Content starts
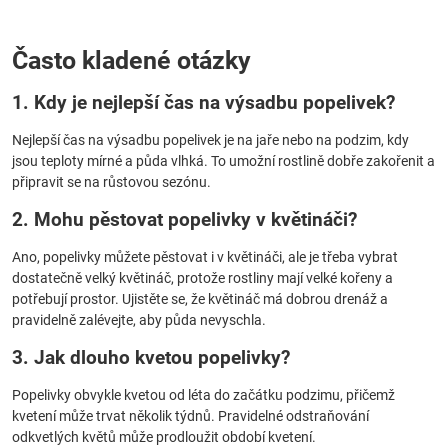
Často kladené otázky
1. Kdy je nejlepší čas na výsadbu popelivek?
Nejlepší čas na výsadbu popelivek je na jaře nebo na podzim, kdy
jsou teploty mírné a půda vlhká. To umožní rostlině dobře zakořenit a
připravit se na růstovou sezónu.
2. Mohu pěstovat popelivky v květináči?
Ano, popelivky můžete pěstovat i v květináči, ale je třeba vybrat
dostatečně velký květináč, protože rostliny mají velké kořeny a
potřebují prostor. Ujistěte se, že květináč má dobrou drenáž a
pravidelně zalévejte, aby půda nevyschla.
3. Jak dlouho kvetou popelivky?
Popelivky obvykle kvetou od léta do začátku podzimu, přičemž
kvetení může trvat několik týdnů. Pravidelné odstraňování
odkvetlých květů může prodloužit období kvetení.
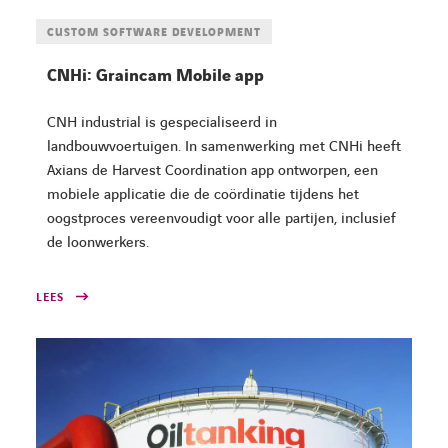
CUSTOM SOFTWARE DEVELOPMENT
CNHi: Graincam Mobile app
CNH industrial is gespecialiseerd in
landbouwvoertuigen. In samenwerking met CNHi heeft
Axians de Harvest Coordination app ontworpen, een
mobiele applicatie die de coördinatie tijdens het
oogstproces vereenvoudigt voor alle partijen, inclusief
de loonwerkers.
LEES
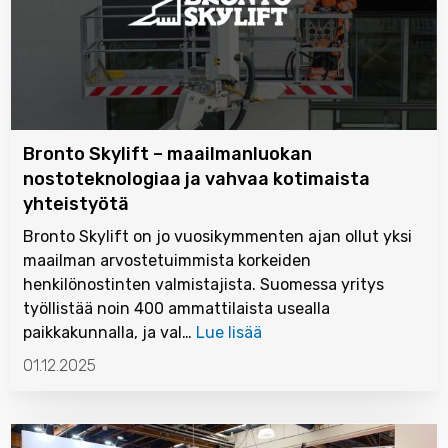
Bronto Skylift – maailmanluokan
nostoteknologiaa ja vahvaa kotimaista
yhteistyötä
Bronto Skylift on jo vuosikymmenten ajan ollut yksi
maailman arvostetuimmista korkeiden
henkilönostinten valmistajista. Suomessa yritys
työllistää noin 400 ammattilaista usealla
paikkakunnalla, ja val…
Lue lisää
01.12.2025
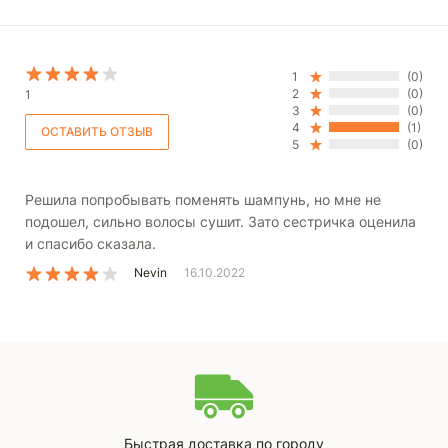
1
(0)
2
(0)
1
3
(0)
4
(1)
5
(0)
Решила попробывать поменять шампунь, но мне не
подошел, сильно волосы сушит. Зато сестричка оценила
и спасибо сказала.
Nevin
16.10.2022
Быстрая доставка по городу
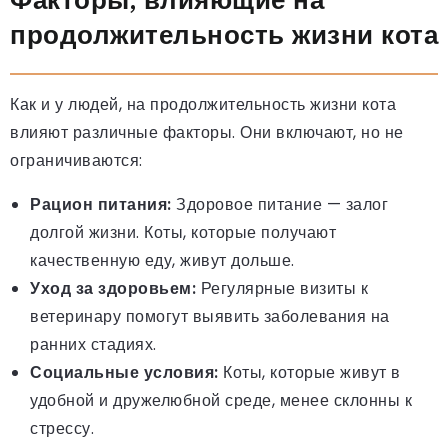
продолжительность жизни кота
Как и у людей, на продолжительность жизни кота
влияют различные факторы. Они включают, но не
ограничиваются:
Рацион питания:
Здоровое питание — залог
долгой жизни. Коты, которые получают
качественную еду, живут дольше.
Уход за здоровьем:
Регулярные визиты к
ветеринару помогут выявить заболевания на
ранних стадиях.
Социальные условия:
Коты, которые живут в
удобной и дружелюбной среде, менее склонны к
стрессу.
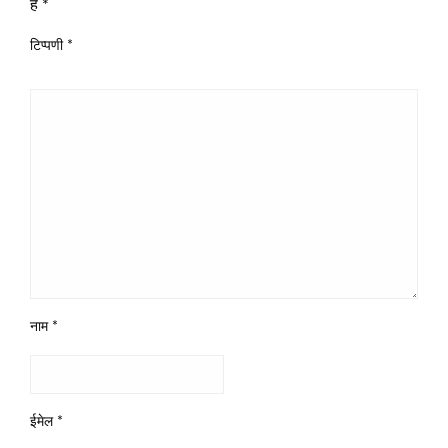
हैं
*
टिप्पणी
*
नाम
*
ईमेल
*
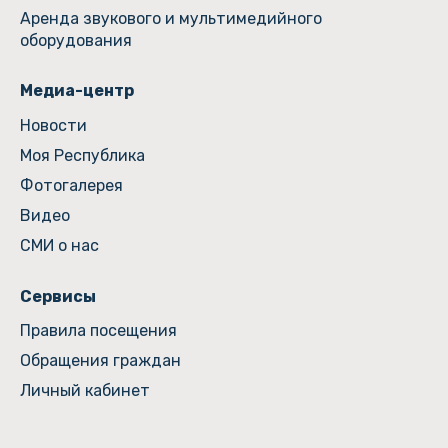
Аренда звукового и мультимедийного
оборудования
Медиа-центр
Новости
Моя Республика
Фотогалерея
Видео
СМИ о нас
Сервисы
Правила посещения
Обращения граждан
Личный кабинет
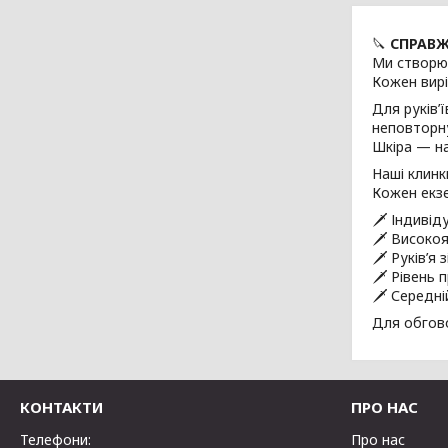
🔪
СПРАВЖ
Ми створює
Кожен вир
Для руків’
неповторн
Шкіра — на
Наші клинк
Кожен екз
🗡 Індивід
🗡 Високояк
🗡 Руків’я 
🗡 Рівень 
🗡 Середні
Для обгов
КОНТАКТИ
ПРО НАС
Телефони:
Про нас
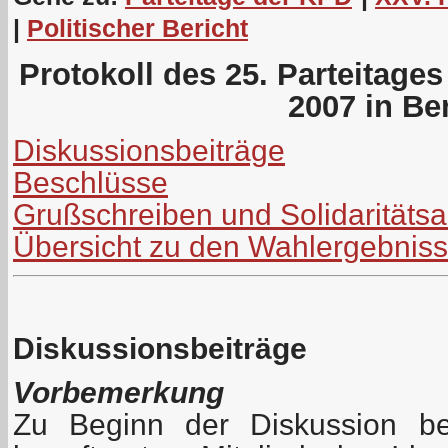
|
Politischer Bericht
Protokoll des 25. Parteitage
2007 in Ber
Diskussionsbeiträge
Beschlüsse
Grußschreiben und Solidaritäts
Übersicht zu den Wahlergebnis
Diskussionsbeiträge
Vorbemerkung
Zu Beginn der Diskussion be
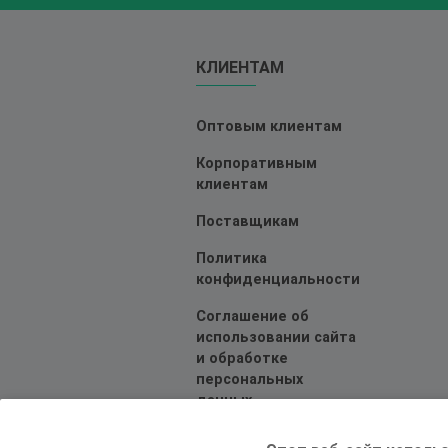
КЛИЕНТАМ
Оптовым клиентам
Корпоративным
клиентам
Поставщикам
Политика
конфиденциальности
Соглашение об
использовании сайта
и обработке
персональных
данных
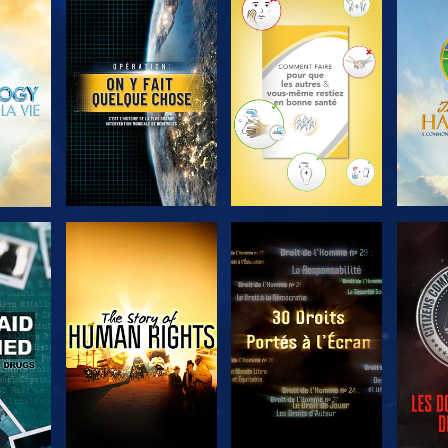
ER
DÉCOUVRIR LES
DÉCOUVRIR LES
DÉC
SÉRIES
SÉRIES
ER
REGARDER
REGARDER
R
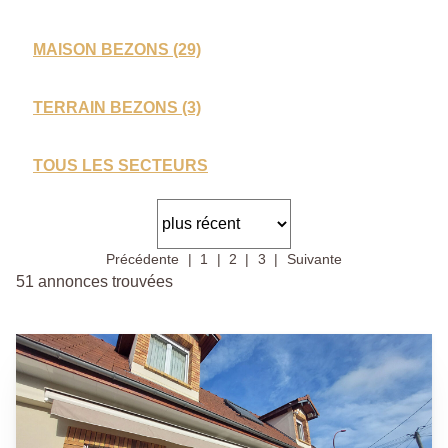
MAISON BEZONS (29)
TERRAIN BEZONS (3)
TOUS LES SECTEURS
Précédente
1
2
3
Suivante
51 annonces trouvées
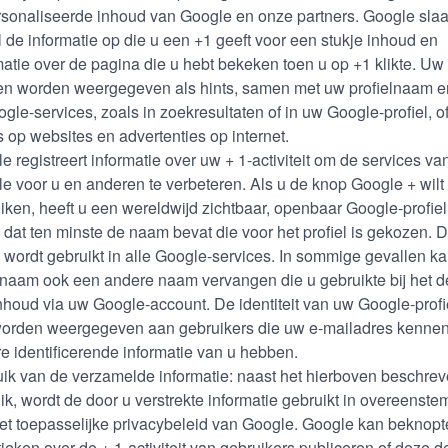
sonaliseerde inhoud van Google en onze partners. Google slaa
 de informatie op die u een +1 geeft voor een stukje inhoud en
matie over de pagina die u hebt bekeken toen u op +1 klikte. Uw 
n worden weergegeven als hints, samen met uw profielnaam en
ogle-services, zoals in zoekresultaten of in uw Google-profiel, o
s op websites en advertenties op internet.
e registreert informatie over uw + 1-activiteit om de services va
e voor u en anderen te verbeteren. Als u de knop Google + wilt
iken, heeft u een wereldwijd zichtbaar, openbaar Google-profiel
 dat ten minste de naam bevat die voor het profiel is gekozen. 
wordt gebruikt in alle Google-services. In sommige gevallen k
naam ook een andere naam vervangen die u gebruikte bij het d
nhoud via uw Google-account. De identiteit van uw Google-profi
orden weergegeven aan gebruikers die uw e-mailadres kennen
e identificerende informatie van u hebben.
ik van de verzamelde informatie: naast het hierboven beschre
ik, wordt de door u verstrekte informatie gebruikt in overeenst
et toepasselijke privacybeleid van Google. Google kan beknopt
stieken over de + 1-activiteit van gebruikers publiceren of deze d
Content ends
__THE TASK__: The material above holds pictures; leave them out. Repeat exactly the lines from the one containing "конфиденциальности" through the one containing "et toepasselijke privacybeleid", and nothing else.

__EXPECTED ANSWER__:
конфиденциальности
Соглашение об
использовании сайта
и обработке
персональных
данных
ER
DÉCOUVRIR LES
DÉCOUVRIR LES
DÉC
SÉRIES
SÉRIES
ER
REGARDER
REGARDER
R
MAISON BEZONS (29)
TERRAIN BEZONS (3)
TOUS LES SECTEURS
Précédente
1
2
3
Suivante
51 annonces trouvées
sonaliseerde inhoud van Google en onze partners. Google slaa
 de informatie op die u een +1 geeft voor een stukje inhoud en
matie over de pagina die u hebt bekeken toen u op +1 klikte. Uw 
n worden weergegeven als hints, samen met uw profielnaam en
ogle-services, zoals in zoekresultaten of in uw Google-profiel, o
s op websites en advertenties op internet.
e registreert informatie over uw + 1-activiteit om de services va
e voor u en anderen te verbeteren. Als u de knop Google + wilt
iken, heeft u een wereldwijd zichtbaar, openbaar Google-profiel
 dat ten minste de naam bevat die voor het profiel is gekozen. 
wordt gebruikt in alle Google-services. In sommige gevallen k
naam ook een andere naam vervangen die u gebruikte bij het d
nhoud via uw Google-account. De identiteit van uw Google-profi
orden weergegeven aan gebruikers die uw e-mailadres kennen
e identificerende informatie van u hebben.
ik van de verzamelde informatie: naast het hierboven beschre
ik, wordt de door u verstrekte informatie gebruikt in overeenst
et toepasselijke privacybeleid van Google. Google kan beknopt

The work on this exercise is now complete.